これらのアプリの運営会社は、アラブ首長国連邦(UAE)やイタリア、中国などを拠点とする企業で、アップルのApp StoreやグーグルのPlay Storeを通じて無料でアプリを提供し、数百万件のダウンロードを獲得している。この2社のアプリストアでは、他にも、古い写真を修正するものや、静止画を動画にするもの、未来の子どもがどう見えるかを予測するものなど、さまざまな生成AIを利用したアプリが配信されている。アップルとグーグルは、コメント要請に応じなかった。
SNSの拡散力に後押しされたAIキスアプリの流行は、生成AI時代における新たな脅威の台頭を示している。マクナマラによると、一見無害なこれらのアプリの利用は、ディープフェイクポルノなどの、より性的に露骨なコンテンツを生み出すためツールの利用につながる可能性があるという。「つまり、これはパンドラの箱なのだ」と彼女は語った。

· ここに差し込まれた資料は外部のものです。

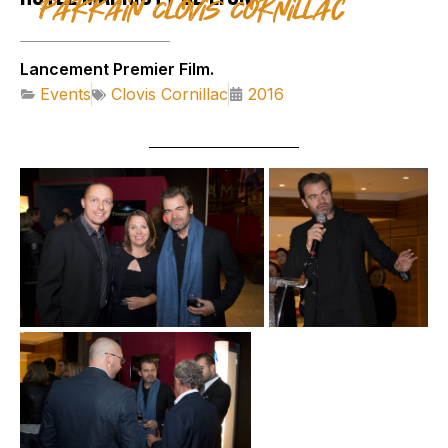
Parrain Clovis Cornillac
Lancement Premier Film.
Events
Clovis Cornillac
2016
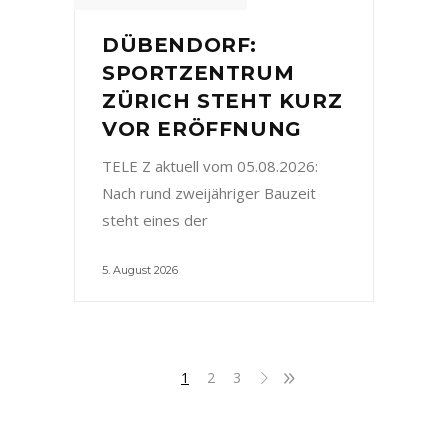
DÜBENDORF:
SPORTZENTRUM
ZÜRICH STEHT KURZ
VOR ERÖFFNUNG
TELE Z aktuell vom 05.08.2026:
Nach rund zweijähriger Bauzeit
steht eines der
5. August 2026
1
2
3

「このトレンドは、搾取的なディープフェイクを正当化し、同意を得ずに他人の肖像をキスやハグのコンテンツに利用することが、大したことではないと考える傾向を助長している。仮にあなたが自分の望まない形のフェイク動画を誰かに作成され、あなたが望まない人々にそれを見られたとしたら、そのような行為が明確な侵害であることが分かるはずだ」と、マクナマラは述べている。
このような懸念は、AIを用いて生成した児童の性的虐待画像(CSAM)がかつてないほど増加している中で特に高まっている。性的に搾取された子どもの問題に対処する非営利組織「全米行方不明・被搾取児童センター(NCMEC)」には、ここ2年間で、7000件以上の生成AI関連の虐待画像の通報が寄せられている。ある事例では、小児性愛者がディズニーランドで子どもたちを撮影し、人気のAIツールのStable Diffusion(ステーブルディフュージョン)を使って数千枚の違法画像を生成していた。さらに、高校生がクラスメートのヌード画像を作成し、刑事事件に発展した事例も複数ある。
メタもこうしたAIヌードの作成アプリやサイトの広告への対応に苦戦しており、あるサイトはトラフィックの90%がインスタグラムとフェイスブックから来ていると報じられている。
ソーシャルメディアを利用中に、AIキスアプリの広告を目にした人は、これを不快に感じたと述べている。テック系コンサルティング企業でAIアナリストとして働くアリス・シレガルは先月、TikTokでAIキスアプリの広告が急激に増えたことに気づき、このテクノロジーが「非常に望ましくない形」で使用されているのを見て失望したと述べている。
「その広告を見た時に、本当に不気味だと思った」と彼女は語った。